As the F i g. 2 shows, there is the pulse coordinator 5, which has two inputs 6, 7 and two outputs 8, 9, from one with its inputs 10, 11 connected to the two inputs 6, 7 of the pulse coordinator 5 AND gate 12 (with an output 13), from a monostable connected downstream of the AND gate 12 Toggle circuit 14 with an input 15 and an output 16, from one with its first input 17 on the output 16 of the monostable multivibrator 14 and with its second input 18 to the second input 7 of the pulse coordinator 5 connected OR

Gate 19 and two differentiators 20, 21, each with an input 22 or 23 and one each Output 24 and 25, respectively. The input 22 of the first differentiating element 20 is connected to the first input 6 of the pulse coordinator 5, the input 23 of the second differentiator 21 to the output 38 of the OR gate *. ! 9 and the outputs 24, 25 of the Differentiators 20, 21 connected to the outputs 8, 9 of the pulse coordinator 5 and generate the Differentiators 20, 21 at the end of each pulse arriving at their inputs 22, 23 at their Outputs 24.25 a counting pulse.

As the F i g. 2 shows is at the pulse coordinator 5 between the output 13 of the AND gate 12 and the input 15 of the monostable multivibrator 14 Delay element 26 with an input 27 and an output 28, consisting of a resistor 29 and a capacitor 30, between the output 38 of the OR gate 19 and the input 23 of the differentiating element 21 a delay element 31 with an input 32 and an output 33, consisting of one Resistor 34 and a capacitor 35, and between the output 33 of the delay element 31 and the input 23 of the differentiating element 21, a Schmitt trigger 36 with an input 39 and a Output 40 provided.

In addition, the Fi g. 1 is a preferred one in this respect Embodiment of the circuit arrangement according to the invention, as the actual value transmitter 1 according to an adjustable Time can be reset to zero, for which purpose the actual value transmitter 1 is assigned a clock generator 37.

The mode of operation of the pulse coordinator 5 of the circuit arrangement according to the invention shown in FIG. 2 is used in conjunction with FIG. 3 now clarifies - the upper part of F1 g. 3 applies to the case that between the pulses of the first pulse train and the pulses of the second pulse train no time Overlap occurs, the lower part of FIG. 3 in the event that between a pulse of the first pulse train and a pulse of the second pulse sequence overlaps in time

In Fig. 3, the first pulse train (at the first input 6 of the pulse coordinator 5) is denoted by a, the second pulse train (at the second input 7 of the pulse coordinator 5) is denoted by b , while the individual pulses are denoted by S \, ai, .. . or with b \, bi, ...
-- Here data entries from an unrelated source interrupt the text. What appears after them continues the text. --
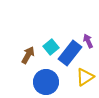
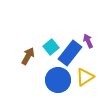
brown arrow: moved 1 px down
blue circle: moved 12 px right, 2 px up
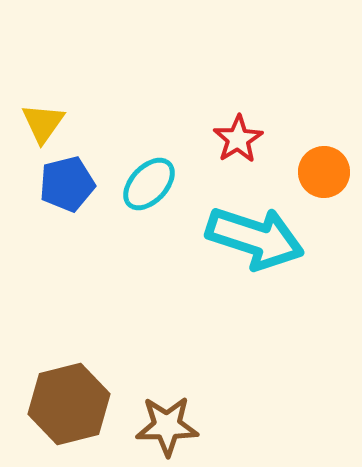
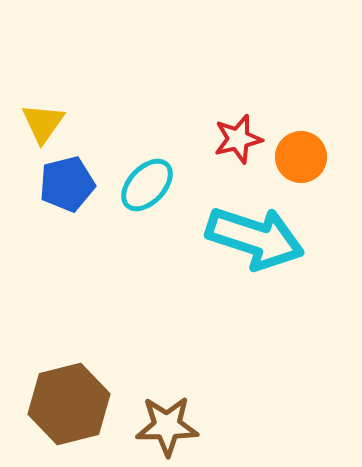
red star: rotated 18 degrees clockwise
orange circle: moved 23 px left, 15 px up
cyan ellipse: moved 2 px left, 1 px down
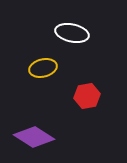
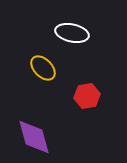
yellow ellipse: rotated 60 degrees clockwise
purple diamond: rotated 42 degrees clockwise
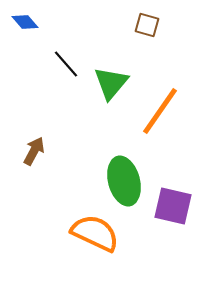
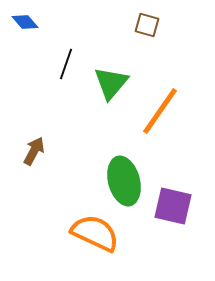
black line: rotated 60 degrees clockwise
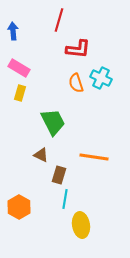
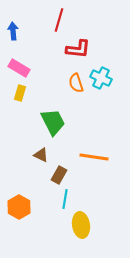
brown rectangle: rotated 12 degrees clockwise
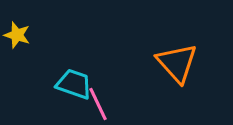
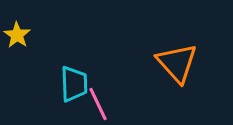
yellow star: rotated 16 degrees clockwise
cyan trapezoid: rotated 69 degrees clockwise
are designated. In the case shown in the upper part of FIG. 3, there is no time overlap between the pulses a " and the pulses b" , while in the case shown in the lower part of FIG Pulse a * and the pulse bz occurs. A pulse appearing at the output 13 of the AND gate 12 is denoted by c and a pulse appearing at the output 16 of the monostable multivibrator 14 is denoted by d, while the pulse train arising at the output 38 of the OR gate 19 is denoted by e and that at the outputs 24 and 25 of the differentiating elements 20 and 21 resulting counting pulse sequences with / "or. £ · are designated.
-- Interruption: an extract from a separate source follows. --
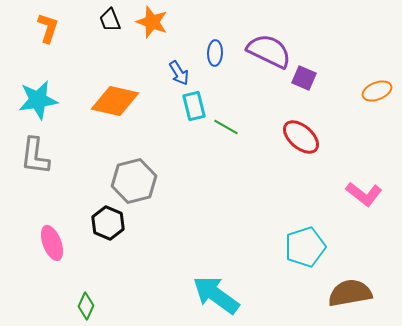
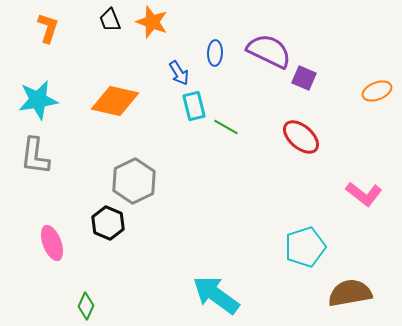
gray hexagon: rotated 12 degrees counterclockwise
In the illustrated in the upper part of the Fig.3 case, in which a temporal overlap between the pulses a "and the pulses b" does not occur, arises neither on the output 13 of the AND gate 12 is still at the output 16 of the mono flip-flop 14, a pulse-labile so that the pulse train produced at the output 38 of the OR gate 19 corresponds to the pulse train b. At the outputs 24 and 25 of the differentiating elements 20 and 21 arise at the end of each pulse a " or b" counting pulses f "or g ^

If, as shown in the lower part of FIG. 3, there is a temporal overlap between the pulse a * and the pulse bj , the pulse occurs during the temporal overlap of the pulse 34 with the pulse 63 at the output 13 of the AND gate 12 c and at the output 16 of the monostable multivibrator 14 the pulse d. At the output 38 of the OR gate 19, instead of the pulse ei, there is a pulse e3 \ whose start edge coincides with the start edge of pulse 63 and the end edge of which coincides with the end edge of pulse d .

The F i g. 3 shows that in the case of the circuit arrangement according to the invention, then, also on the actual value transmitter 1 no two impulses are pending at the same time if there is a time overlap between one Impulse arises from both impulse sequences

The above-described teaching of the invention can also be applied to circuit arrangements for monitoring applied by more than two pulse trains.

For this purpose 3 sheets of drawings

Claims (6)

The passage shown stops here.